Excerpts from a dataset
══════════
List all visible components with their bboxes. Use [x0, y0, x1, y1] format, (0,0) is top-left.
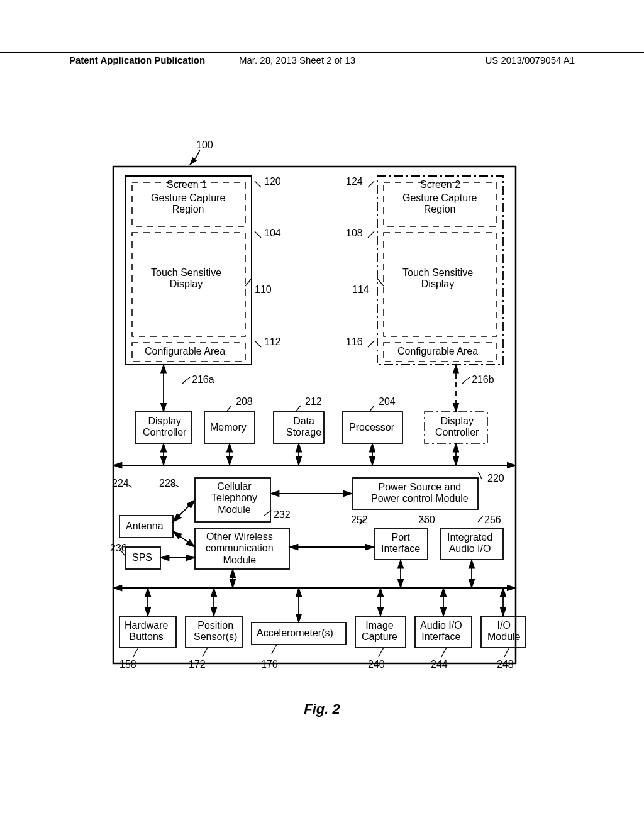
- ref-260: 260: [418, 514, 435, 526]
- screen2-gesture: Gesture Capture Region: [402, 192, 477, 216]
- io-module-block: I/O Module: [487, 620, 520, 643]
- position-sensors-block: Position Sensor(s): [194, 620, 237, 643]
- header-mid: Mar. 28, 2013 Sheet 2 of 13: [239, 55, 355, 65]
- memory-block: Memory: [210, 422, 247, 433]
- power-block: Power Source and Power control Module: [371, 482, 469, 505]
- audio-io-interface-block: Audio I/O Interface: [420, 620, 462, 643]
- ref-248: 248: [497, 659, 514, 670]
- ref-256: 256: [484, 514, 501, 526]
- diagram-canvas: 100 Screen 1 Gesture Capture Region Touc…: [75, 145, 553, 692]
- cellular-block: Cellular Telephony Module: [211, 481, 257, 516]
- display-controller-2: Display Controller: [435, 416, 479, 439]
- ref-216a: 216a: [192, 374, 214, 385]
- display-controller-1: Display Controller: [143, 416, 186, 439]
- ref-204: 204: [379, 396, 396, 407]
- ref-116: 116: [346, 336, 363, 348]
- ref-108: 108: [346, 228, 363, 239]
- ref-224: 224: [112, 478, 129, 489]
- ref-236: 236: [110, 543, 127, 554]
- header-right: US 2013/0079054 A1: [485, 55, 575, 65]
- screen2-config: Configurable Area: [397, 346, 478, 357]
- ref-158: 158: [119, 659, 136, 670]
- ref-172: 172: [189, 659, 206, 670]
- antenna-block: Antenna: [126, 521, 164, 532]
- ref-212: 212: [305, 396, 322, 407]
- ref-100: 100: [196, 140, 213, 151]
- ref-232: 232: [274, 509, 291, 521]
- data-storage-block: Data Storage: [286, 416, 321, 439]
- ref-176: 176: [261, 659, 278, 670]
- image-capture-block: Image Capture: [362, 620, 397, 643]
- svg-line-32: [173, 531, 195, 547]
- ref-252: 252: [351, 514, 368, 526]
- ref-114: 114: [352, 284, 369, 296]
- screen2-touch: Touch Sensitive Display: [402, 267, 473, 290]
- hw-buttons-block: Hardware Buttons: [125, 620, 168, 643]
- ref-104: 104: [264, 228, 281, 239]
- header-left: Patent Application Publication: [69, 55, 205, 65]
- ref-208: 208: [236, 396, 253, 407]
- port-interface-block: Port Interface: [381, 532, 420, 555]
- screen2-title: Screen 2: [420, 179, 460, 191]
- page-header: Patent Application Publication Mar. 28, …: [0, 52, 644, 70]
- figure-caption: Fig. 2: [0, 701, 644, 717]
- page: Patent Application Publication Mar. 28, …: [0, 0, 644, 830]
- integrated-audio-block: Integrated Audio I/O: [447, 532, 492, 555]
- ref-220: 220: [487, 473, 504, 484]
- sps-block: SPS: [132, 552, 152, 563]
- ref-110: 110: [255, 284, 272, 296]
- screen1-touch: Touch Sensitive Display: [151, 267, 221, 290]
- ref-240: 240: [368, 659, 385, 670]
- ref-124: 124: [346, 176, 363, 187]
- screen1-config: Configurable Area: [145, 346, 225, 357]
- processor-block: Processor: [349, 422, 394, 433]
- ref-112: 112: [264, 336, 281, 348]
- svg-rect-0: [113, 167, 516, 663]
- ref-120: 120: [264, 176, 281, 187]
- other-wireless-block: Other Wireless communication Module: [206, 531, 274, 566]
- screen1-title: Screen 1: [167, 179, 207, 191]
- ref-228: 228: [159, 478, 176, 489]
- ref-244: 244: [431, 659, 448, 670]
- svg-line-31: [173, 500, 195, 522]
- accelerometer-block: Accelerometer(s): [257, 628, 333, 639]
- ref-216b: 216b: [472, 374, 494, 385]
- screen1-gesture: Gesture Capture Region: [151, 192, 225, 216]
══════════
- EXERCISE AIM: Would you repeat the entries exactly, keeping the images out?

- WRITTEN RESPONSE:
List all visible components with their bboxes. Use [x0, y0, x1, y1] format, (0,0) is top-left.
- ref-260: 260: [418, 514, 435, 526]
- screen2-gesture: Gesture Capture Region: [402, 192, 477, 216]
- io-module-block: I/O Module: [487, 620, 520, 643]
- position-sensors-block: Position Sensor(s): [194, 620, 237, 643]
- header-mid: Mar. 28, 2013 Sheet 2 of 13: [239, 55, 355, 65]
- memory-block: Memory: [210, 422, 247, 433]
- power-block: Power Source and Power control Module: [371, 482, 469, 505]
- audio-io-interface-block: Audio I/O Interface: [420, 620, 462, 643]
- ref-248: 248: [497, 659, 514, 670]
- ref-256: 256: [484, 514, 501, 526]
- diagram-canvas: 100 Screen 1 Gesture Capture Region Touc…: [75, 145, 553, 692]
- cellular-block: Cellular Telephony Module: [211, 481, 257, 516]
- display-controller-2: Display Controller: [435, 416, 479, 439]
- ref-216a: 216a: [192, 374, 214, 385]
- display-controller-1: Display Controller: [143, 416, 186, 439]
- ref-204: 204: [379, 396, 396, 407]
- ref-116: 116: [346, 336, 363, 348]
- ref-108: 108: [346, 228, 363, 239]
- ref-224: 224: [112, 478, 129, 489]
- ref-236: 236: [110, 543, 127, 554]
- header-right: US 2013/0079054 A1: [485, 55, 575, 65]
- screen2-config: Configurable Area: [397, 346, 478, 357]
- ref-158: 158: [119, 659, 136, 670]
- ref-172: 172: [189, 659, 206, 670]
- antenna-block: Antenna: [126, 521, 164, 532]
- ref-212: 212: [305, 396, 322, 407]
- ref-100: 100: [196, 140, 213, 151]
- ref-232: 232: [274, 509, 291, 521]
- data-storage-block: Data Storage: [286, 416, 321, 439]
- ref-176: 176: [261, 659, 278, 670]
- image-capture-block: Image Capture: [362, 620, 397, 643]
- svg-line-32: [173, 531, 195, 547]
- ref-252: 252: [351, 514, 368, 526]
- ref-114: 114: [352, 284, 369, 296]
- screen2-touch: Touch Sensitive Display: [402, 267, 473, 290]
- hw-buttons-block: Hardware Buttons: [125, 620, 168, 643]
- ref-104: 104: [264, 228, 281, 239]
- header-left: Patent Application Publication: [69, 55, 205, 65]
- ref-208: 208: [236, 396, 253, 407]
- port-interface-block: Port Interface: [381, 532, 420, 555]
- screen2-title: Screen 2: [420, 179, 460, 191]
- page-header: Patent Application Publication Mar. 28, …: [0, 52, 644, 70]
- figure-caption: Fig. 2: [0, 701, 644, 717]
- page: Patent Application Publication Mar. 28, …: [0, 0, 644, 830]
- integrated-audio-block: Integrated Audio I/O: [447, 532, 492, 555]
- ref-220: 220: [487, 473, 504, 484]
- sps-block: SPS: [132, 552, 152, 563]
- ref-110: 110: [255, 284, 272, 296]
- screen1-touch: Touch Sensitive Display: [151, 267, 221, 290]
- ref-240: 240: [368, 659, 385, 670]
- ref-124: 124: [346, 176, 363, 187]
- screen1-config: Configurable Area: [145, 346, 225, 357]
- processor-block: Processor: [349, 422, 394, 433]
- ref-112: 112: [264, 336, 281, 348]
- svg-rect-0: [113, 167, 516, 663]
- ref-120: 120: [264, 176, 281, 187]
- other-wireless-block: Other Wireless communication Module: [206, 531, 274, 566]
- screen1-title: Screen 1: [167, 179, 207, 191]
- ref-228: 228: [159, 478, 176, 489]
- ref-244: 244: [431, 659, 448, 670]
- svg-line-31: [173, 500, 195, 522]
- accelerometer-block: Accelerometer(s): [257, 628, 333, 639]
- ref-216b: 216b: [472, 374, 494, 385]
- screen1-gesture: Gesture Capture Region: [151, 192, 225, 216]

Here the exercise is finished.